Hey Rick, (Venetian Gold granite?) I am trying to figure out why the base of the jig is wider than the width of the two sides. I assume it is for adjustment for 1500 ml bottles. If you did not do it, I would drill holes in the jig and put dowells in the right side block so you cold move it for different widths. The only other thing I would recommend is to put a series of parallel marks on the two sides to help you line up the top of the label. Other than the, looks really good. Is that Ash?


----------



## rhoffart (Oct 18, 2011)

Rocky said:


> Hey Rick, (Venetian Gold granite?) I am trying to figure out why the base of the jig is wider than the width of the two sides. I assume it is for adjustment for 1500 ml bottles. If you did not do it, I would drill holes in the jig and put dowells in the right side block so you cold move it for different widths. The only other thing I would recommend is to put a series of parallel marks on the two sides to help you line up the top of the label. Other than the, looks really good. Is that Ash?



Yea, I got lazy ... just glued it up really quick. I have enough scrap to make different sizes if needed. I'm thinking of using this bottle for all my wines ... kinda a signature thing. Not too many people using this style / color of bottle.

it's oak


----------



## rhoffart (Oct 18, 2011)

ibglowin said:


> Looks like it would work nicely! You just need to add 2 lines on both sides of the bottle. One for that type of label and one about an inch higher up for those long tall ones (if you use any of those). With the lines on both sides it makes it a snap to line it up at the mark and press it into place. I use a soft terry cloth to smooth it on evenly across the bottle.



I need a soft terry ... and let the labels dry overnight. I smudged this one a bit.


----------



## ibglowin (Oct 18, 2011)

Definitely wait 24 hours between printing and applying!


----------



## rhoffart (Oct 19, 2011)

ibglowin said:


> Definitely wait 24 hours between printing and applying!



Did you order your label stock (laser)? I like them 

When are you coming down? I'll have a bottle or two ready for you


----------



## ibglowin (Oct 19, 2011)

Waiting for your full review buddy!

Oh and I will take one labeling jig when you get it all perfected!


----------



## rhoffart (Oct 19, 2011)

ibglowin said:


> Waiting for your full review buddy!
> 
> Oh and I will take one labeling jig when you get it all perfected!



10-4 ... I'm thinking bottling day might be Saturday


----------



## djrockinsteve (Oct 19, 2011)

Rick, I made a jig similar to yours awhile ago. I could't get my labels straight if my life depended on it. It got to the point that I was spending too much time trying to get them straight so now I just slap em on. Most are straight, some not.

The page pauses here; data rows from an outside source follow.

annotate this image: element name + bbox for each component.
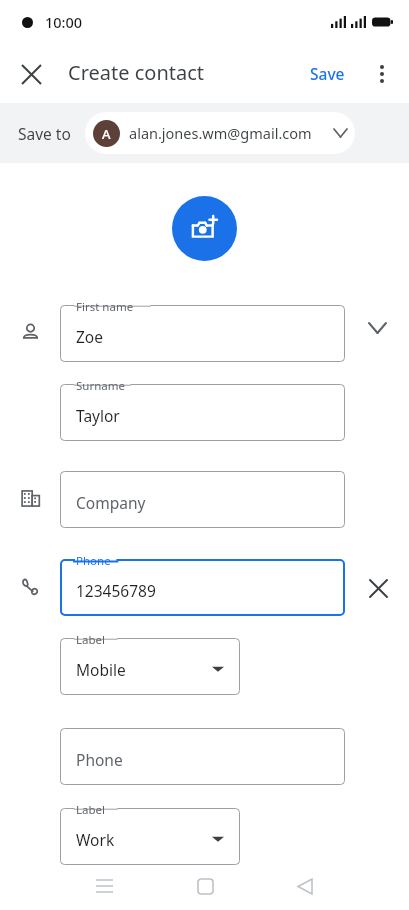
staticText: Zoe [76,326,103,347]
staticText: Save [310,63,345,84]
button[interactable]: Home [185,866,225,906]
button[interactable]: Phone [60,559,345,616]
button[interactable]: More options [361,53,403,95]
staticText: Company [76,492,146,513]
staticText: alan.jones.wm@gmail.com [129,123,312,143]
staticText: Surname [76,378,125,394]
button[interactable]: Company [60,471,345,528]
staticText: Label [76,802,106,818]
button[interactable]: Label [60,808,240,865]
staticText: A [102,125,111,143]
button[interactable]: A [85,112,355,154]
staticText: First name [76,299,134,315]
staticText: Work [76,829,115,850]
button[interactable]: Close [9,52,53,96]
staticText: 10:00 [45,12,83,32]
staticText: Phone [76,553,111,569]
button[interactable]: First name [60,305,345,362]
button[interactable]: Add photo [172,196,237,261]
button[interactable]: Back [285,866,325,906]
button[interactable]: Surname [60,384,345,441]
button[interactable]: Phone [60,728,345,785]
button[interactable]: Save [302,57,353,90]
staticText: Create contact [68,59,205,86]
button[interactable]: Label [60,638,240,695]
staticText: 123456789 [76,580,156,601]
button[interactable]: Expand name fields [362,313,392,343]
staticText: Taylor [76,405,120,426]
staticText: Mobile [76,659,126,680]
staticText: Phone [76,749,123,770]
button[interactable]: Clear phone number [363,573,393,603]
staticText: Save to [18,123,71,144]
button[interactable]: Recent apps [84,866,124,906]
staticText: Label [76,632,106,648]
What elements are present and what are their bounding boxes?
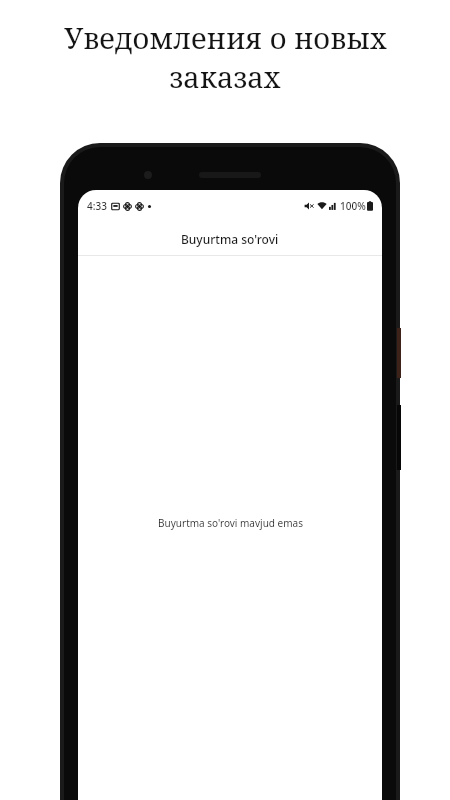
staticText: Уведомления о новых bbox=[64, 18, 387, 57]
staticText: заказах bbox=[169, 57, 281, 96]
staticText: 4:33 bbox=[87, 199, 107, 213]
staticText: Buyurtma so'rovi mavjud emas bbox=[158, 516, 303, 530]
staticText: 100% bbox=[340, 199, 366, 213]
staticText: Buyurtma so'rovi bbox=[181, 231, 279, 247]
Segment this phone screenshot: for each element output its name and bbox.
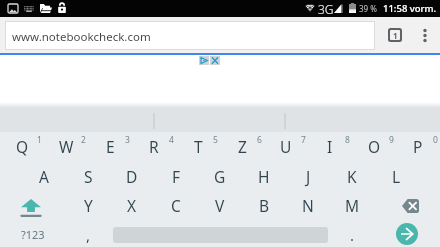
button[interactable]: T (176, 132, 220, 161)
button[interactable]: , (70, 220, 106, 247)
staticText: 4 (169, 134, 174, 146)
button[interactable]: A (22, 162, 66, 191)
button[interactable]: N (286, 191, 330, 220)
staticText: A (39, 166, 49, 187)
staticText: O (368, 136, 381, 157)
button[interactable]: www.notebookcheck.com (6, 22, 374, 49)
staticText: M (345, 195, 360, 216)
staticText: Z (238, 136, 247, 157)
staticText: N (302, 195, 314, 216)
button[interactable]: L (374, 162, 418, 191)
staticText: 1 (37, 134, 42, 146)
button[interactable]: I (308, 132, 352, 161)
staticText: I (327, 136, 333, 157)
staticText: 3G (318, 1, 334, 17)
button[interactable]: W (44, 132, 88, 161)
staticText: . (350, 225, 355, 245)
staticText: , (86, 225, 91, 245)
staticText: 2 (81, 134, 86, 146)
staticText: F (172, 166, 181, 187)
button[interactable]: X (110, 191, 154, 220)
button[interactable]: S (66, 162, 110, 191)
button[interactable]: O (352, 132, 396, 161)
button[interactable]: ?123 (11, 220, 55, 247)
staticText: T (194, 136, 203, 157)
staticText: ?123 (21, 227, 45, 242)
staticText: 0 (433, 134, 438, 146)
staticText: X (127, 195, 137, 216)
button[interactable]: Y (66, 191, 110, 220)
button[interactable]: R (132, 132, 176, 161)
staticText: 3 (125, 134, 130, 146)
button[interactable]: H (242, 162, 286, 191)
staticText: 39 % (359, 3, 377, 14)
staticText: 8 (345, 134, 350, 146)
staticText: R (149, 136, 159, 157)
button[interactable]: More options (412, 22, 438, 48)
staticText: B (259, 195, 270, 216)
button[interactable]: M (330, 191, 374, 220)
button[interactable]: Q (0, 132, 44, 161)
button[interactable]: F (154, 162, 198, 191)
button[interactable]: . (334, 220, 370, 247)
staticText: 7 (301, 134, 306, 146)
button[interactable]: Enter (396, 223, 418, 245)
staticText: P (413, 136, 423, 157)
staticText: V (215, 195, 225, 216)
button[interactable]: B (242, 191, 286, 220)
staticText: U (280, 136, 292, 157)
button[interactable]: V (198, 191, 242, 220)
staticText: J (306, 166, 311, 187)
button[interactable]: J (286, 162, 330, 191)
button[interactable]: G (198, 162, 242, 191)
button[interactable]: Z (220, 132, 264, 161)
button[interactable]: K (330, 162, 374, 191)
staticText: www.notebookcheck.com (12, 29, 151, 45)
button[interactable]: E (88, 132, 132, 161)
button[interactable]: D (110, 162, 154, 191)
button[interactable]: U (264, 132, 308, 161)
staticText: D (126, 166, 138, 187)
button[interactable]: AdChoices (199, 56, 209, 65)
staticText: Y (84, 195, 93, 216)
button[interactable]: P (396, 132, 440, 161)
staticText: L (392, 166, 401, 187)
staticText: 6 (257, 134, 262, 146)
staticText: W (59, 136, 74, 157)
staticText: C (171, 195, 181, 216)
staticText: K (347, 166, 357, 187)
staticText: 11:58 vorm. (383, 2, 437, 15)
staticText: E (106, 136, 115, 157)
button[interactable]: Tabs (382, 22, 408, 48)
button[interactable]: Close ad (210, 56, 220, 65)
button[interactable]: Backspace (388, 191, 432, 220)
staticText: 9 (389, 134, 394, 146)
staticText: Q (16, 136, 29, 157)
staticText: H (258, 166, 270, 187)
staticText: S (84, 166, 93, 187)
staticText: G (214, 166, 226, 187)
button[interactable]: C (154, 191, 198, 220)
staticText: 1 (393, 30, 398, 40)
button[interactable]: Shift (8, 191, 52, 220)
staticText: 5 (213, 134, 218, 146)
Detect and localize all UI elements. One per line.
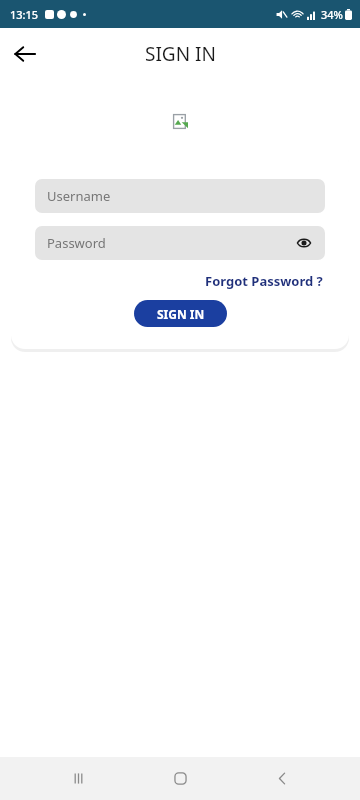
button[interactable]: Show password	[295, 234, 313, 252]
staticText: SIGN IN	[157, 306, 205, 322]
button[interactable]: Recent apps	[54, 757, 102, 800]
staticText: Username	[47, 187, 111, 205]
button[interactable]: Back	[5, 34, 45, 74]
staticText: Password	[47, 234, 106, 252]
button[interactable]: Username	[35, 179, 325, 213]
staticText: 13:15	[10, 7, 39, 22]
staticText: SIGN IN	[145, 41, 216, 67]
button[interactable]: Password	[35, 226, 325, 260]
button[interactable]: Forgot Password ?	[203, 270, 325, 292]
button[interactable]: SIGN IN	[134, 300, 227, 327]
button[interactable]: Home	[156, 757, 204, 800]
staticText: 34%	[321, 7, 343, 22]
button[interactable]: Back	[258, 757, 306, 800]
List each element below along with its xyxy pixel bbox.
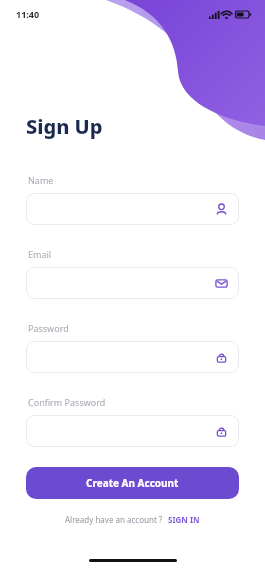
staticText: Create An Account [86, 476, 179, 490]
staticText: SIGN IN [168, 514, 200, 525]
button[interactable]: Email [26, 267, 239, 299]
button[interactable]: Confirm Password [26, 415, 239, 447]
button[interactable]: Name [26, 193, 239, 225]
staticText: Password [28, 322, 69, 334]
button[interactable]: SIGN IN [168, 514, 200, 525]
button[interactable]: Password [26, 341, 239, 373]
button[interactable]: Create An Account [26, 467, 239, 499]
staticText: Name [28, 174, 54, 186]
staticText: Sign Up [26, 113, 103, 140]
staticText: Already have an account ? [65, 514, 163, 525]
staticText: Email [28, 248, 52, 260]
staticText: Confirm Password [28, 396, 106, 408]
staticText: 11:40 [16, 8, 40, 20]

I had bottles that were not parallel, that threw me off etc. I use the Avery labels and after I print them I can put them on the bottles and be done.

Trust me, after awhile you will have so much wine this will be the last thing you think of.

Great label though. Really nice.


----------



## rhoffart (Oct 19, 2011)

djrockinsteve said:


> Rick, I made a jig similar to yours awhile ago. I could't get my labels straight if my life depended on it. It got to the point that I was spending too much time trying to get them straight so now I just slap em on. Most are straight, some not.
> 
> I had bottles that were not parallel, that threw me off etc. I use the Avery labels and after I print them I can put them on the bottles and be done.
> 
> ...



Thanks Steve ...

I'm sure you are right ... I tend to go a little overboard on some things. My wife wants to give some of these away to friends (non believers) to show them how good homemade wine really can be ... so I'm being a bit picky on these.


----------



## ibglowin (Oct 19, 2011)

I think I would be to on a Most Meglioli or Masters kit!


----------



## Filibert (Oct 21, 2011)

There is one really nice labeling jig that was posted a few months ago...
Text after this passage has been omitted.